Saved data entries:
==================================================

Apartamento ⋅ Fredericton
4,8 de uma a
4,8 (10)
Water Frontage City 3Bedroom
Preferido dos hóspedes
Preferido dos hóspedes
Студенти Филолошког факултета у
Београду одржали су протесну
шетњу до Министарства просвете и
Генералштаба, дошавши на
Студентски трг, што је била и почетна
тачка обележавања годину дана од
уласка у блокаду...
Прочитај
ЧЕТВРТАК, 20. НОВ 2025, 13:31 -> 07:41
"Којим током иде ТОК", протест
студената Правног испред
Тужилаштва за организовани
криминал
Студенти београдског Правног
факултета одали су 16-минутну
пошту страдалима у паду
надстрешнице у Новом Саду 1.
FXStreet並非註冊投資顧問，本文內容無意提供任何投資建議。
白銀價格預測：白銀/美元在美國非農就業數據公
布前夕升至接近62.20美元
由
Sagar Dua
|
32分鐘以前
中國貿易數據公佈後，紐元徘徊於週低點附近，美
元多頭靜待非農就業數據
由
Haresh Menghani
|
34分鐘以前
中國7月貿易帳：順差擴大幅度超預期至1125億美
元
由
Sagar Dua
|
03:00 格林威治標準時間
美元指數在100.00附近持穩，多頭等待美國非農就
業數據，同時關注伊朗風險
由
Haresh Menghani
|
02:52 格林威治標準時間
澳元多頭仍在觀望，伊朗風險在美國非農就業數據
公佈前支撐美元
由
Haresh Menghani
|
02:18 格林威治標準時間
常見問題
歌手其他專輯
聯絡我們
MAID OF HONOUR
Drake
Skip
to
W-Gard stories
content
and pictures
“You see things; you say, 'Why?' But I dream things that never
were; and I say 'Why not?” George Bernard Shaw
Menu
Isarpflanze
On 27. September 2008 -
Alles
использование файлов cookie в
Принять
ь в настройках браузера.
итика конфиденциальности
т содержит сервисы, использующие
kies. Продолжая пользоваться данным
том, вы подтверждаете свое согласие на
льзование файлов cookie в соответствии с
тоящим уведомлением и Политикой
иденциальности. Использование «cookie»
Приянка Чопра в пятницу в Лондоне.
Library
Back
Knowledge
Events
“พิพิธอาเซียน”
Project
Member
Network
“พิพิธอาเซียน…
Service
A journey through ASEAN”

==================================================

### What you have to do
An exact copy of the data is needed, running from its first line through the line that holds "итика конфиденциальности", and nothing beyond that.

### Response area
Apartamento ⋅ Fredericton
4,8 de uma a
4,8 (10)
Water Frontage City 3Bedroom
Preferido dos hóspedes
Preferido dos hóspedes
Студенти Филолошког факултета у
Београду одржали су протесну
шетњу до Министарства просвете и
Генералштаба, дошавши на
Студентски трг, што је била и почетна
тачка обележавања годину дана од
уласка у блокаду...
Прочитај
ЧЕТВРТАК, 20. НОВ 2025, 13:31 -> 07:41
"Којим током иде ТОК", протест
студената Правног испред
Тужилаштва за организовани
криминал
Студенти београдског Правног
факултета одали су 16-минутну
пошту страдалима у паду
надстрешнице у Новом Саду 1.
FXStreet並非註冊投資顧問，本文內容無意提供任何投資建議。
白銀價格預測：白銀/美元在美國非農就業數據公
布前夕升至接近62.20美元
由
Sagar Dua
|
32分鐘以前
中國貿易數據公佈後，紐元徘徊於週低點附近，美
元多頭靜待非農就業數據
由
Haresh Menghani
|
34分鐘以前
中國7月貿易帳：順差擴大幅度超預期至1125億美
元
由
Sagar Dua
|
03:00 格林威治標準時間
美元指數在100.00附近持穩，多頭等待美國非農就
業數據，同時關注伊朗風險
由
Haresh Menghani
|
02:52 格林威治標準時間
澳元多頭仍在觀望，伊朗風險在美國非農就業數據
公佈前支撐美元
由
Haresh Menghani
|
02:18 格林威治標準時間
常見問題
歌手其他專輯
聯絡我們
MAID OF HONOUR
Drake
Skip
to
W-Gard stories
content
and pictures
“You see things; you say, 'Why?' But I dream things that never
were; and I say 'Why not?” George Bernard Shaw
Menu
Isarpflanze
On 27. September 2008 -
Alles
использование файлов cookie в
Принять
ь в настройках браузера.
итика конфиденциальности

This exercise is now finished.